Weight shifts, Tulverians moving to elevate their guns. Whatever I said wasn't the right thing. A pity. As the Tulverians could have been useful allies, without them we’ll be stretched thin, scouts and infiltrators will be easy to miss, almost impossible really. Bummer. My pulse carbine flicks to full auto, a borderline imperceptible click that does not go unnoticed by any of the fifty organisms present-
-Helen pushes her way between Splendeur and I.
“Hey boss, I think there has been a cultural misunderstanding here. The Tuverians are amphibious so a bath is their version of an infirmary and how they purge free radicals or accumulated radiation. It’s how they moderate mutations as well.” Interjects Helen.
“Bathing to cure cancer? Damn, that’s a hell of a bath.” I blurt, curiosity and confusion overcoming my annoyance. “How would that even work?
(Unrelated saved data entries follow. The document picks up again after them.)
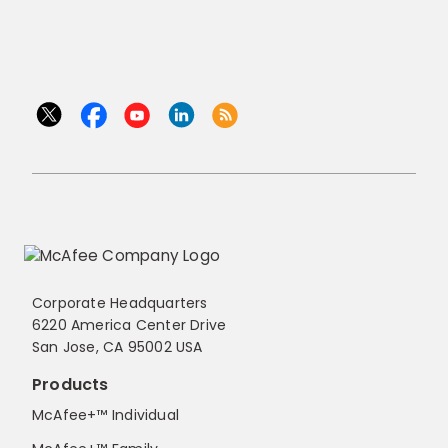
Corporate Headquarters
6220 America Center Drive
San Jose, CA 95002 USA
Products
McAfee+™ Individual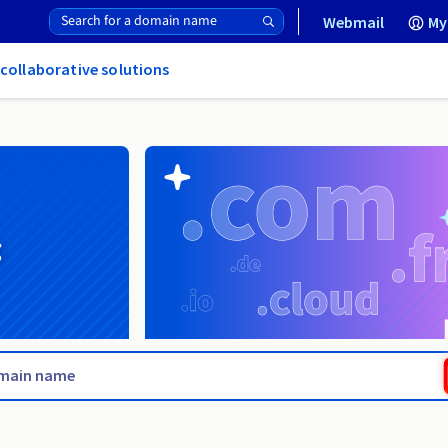
Webmail
My
 collaborative solutions
g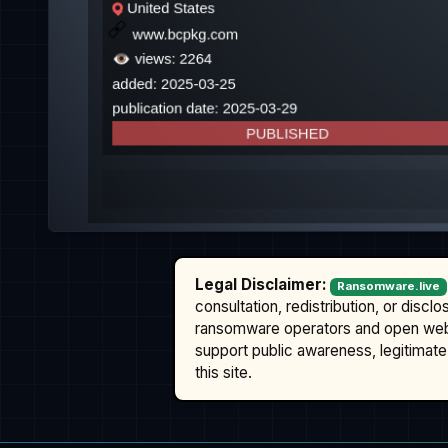
Legal Disclaimer:
Ransomware.live
consultation, redistribution, or discl
ransomware operators and open we
support public awareness, legitimate 
this site.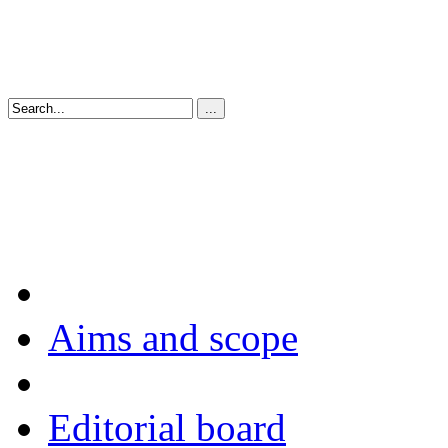
Aims and scope
Editorial board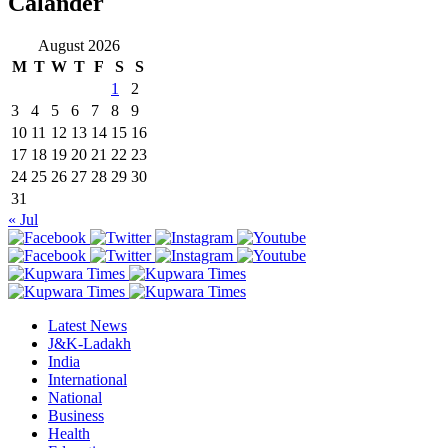
Calander
August 2026
M
T
W
T
F
S
S
1
2
3
4
5
6
7
8
9
10
11
12
13
14
15
16
17
18
19
20
21
22
23
24
25
26
27
28
29
30
31
« Jul
Latest News
J&K-Ladakh
India
International
National
Business
Health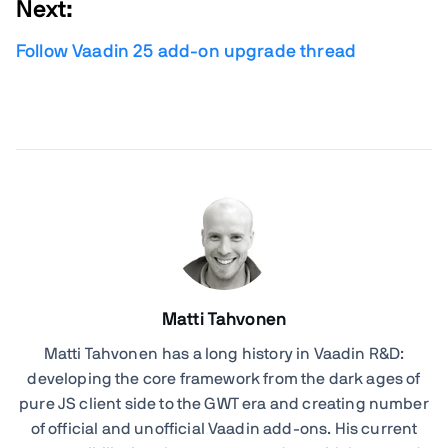
Next:
Follow Vaadin 25 add-on upgrade thread
Matti Tahvonen
Matti Tahvonen
has a long history in Vaadin R&D:
developing the core framework from the dark ages of
pure JS client side to the GWT era and creating number
of official and unofficial Vaadin add-ons. His current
Actually, forget it, just get them however much water they need. Why is this a problem that requires my attention Helen?” I snap, motioning for those in front of me to clear a path.
Infested troopers step aside, iguanas do not. Helen taps the side of her head, closing her suit’s fishbowl helmet. A gesture I copy.
‘What’s up Helen?’
‘They need a whole lot more than just water. Their stupid fucking bath requires twenty biomass to build, besides that, they want ten of the things! Two hundred biomass wasted to save fifty! It’s ridiculous, and Hygieia is absolutely refusing to budge on their requests!’
Ugh, this feels like we’re back in middle school and someone just hit puberty. A curse of being hormonally passionate and completely unintelligibly impotent in words and experience.
>Terran Thena: Hygieia, why are you aggravating the lizards? Cmon, how many of their bodies have you uhm, what do you do with them? Actually, I don’t want to know. Would it kill you to keep me from getting shot for a day?
>Matriarch Hygieia: worm infected fifteen of them
>Matriarch Hygieia: just blast em in the back
>Matriarch Hygieia: you already outnumber them
>Terran Thena: You’re being difficult in the dumbest way possible. Cmon girl. I need manpower, something like a hundred more soldiers just to hold this bunker from the counterattacks that are inevitably going to arrive. Not to mention we still haven’t cleared it yet, there are two vaults we can’t get through. One is an entire tunnel! If Novans are behind those blast doors what do you think will happen if we kill each other?
>Matriarch Hygieia: …
>Matriarch Hygieia: fine
>Matriarch Hygieia: i am not giving them TEN kiddy pools
>Terran Thena: Start with one, then Helen can figure it out. Ten is preposterous, but I’m fine with three or four.
>Matriarch Hygieia: add another month to our timeline
“So snarky.” I hiss, wondering if that’s how we naturally respond to difficulties.
A hundred biomass can’t be a month’s worth of shipbuilding and she knows it.
Still, any delay to going home makes my spine itch, Earth needs her people back now, not in a month, and every day we delay is another day the alien scouts have to entrench themselves. If we aren’t quick, we could find ourselves leaving the irradiated trenches of Syrak-9 and landing on the irradiated Trenches of Sol-3. My teeth snap shut, killing that thought.
My helmet whooshes open.
“Alright fine, project approved, get these guys a bath. One for now, Helen, build them sequentially, but understand that ten isn’t possible given our current logistics. Shoulda just said it was your medical facilities.” I grumble, watching with a smile as Hygieia’s centipede warps into my private room and skitters through the hallway, slithering between lings to begin renovating the ‘bath’.
The emotions running across Splendeur’s face are priceless, rage, annoyance, satisfaction, and a gleaming twinkle of hope. One I share. The look of someone who believes they are going to make it home.
“General, you’re alright. Now move, I got a lab to burn down and a recycler to purge.” I say, pushing past everyone on my way to end Kerrigan’s abominable cloning.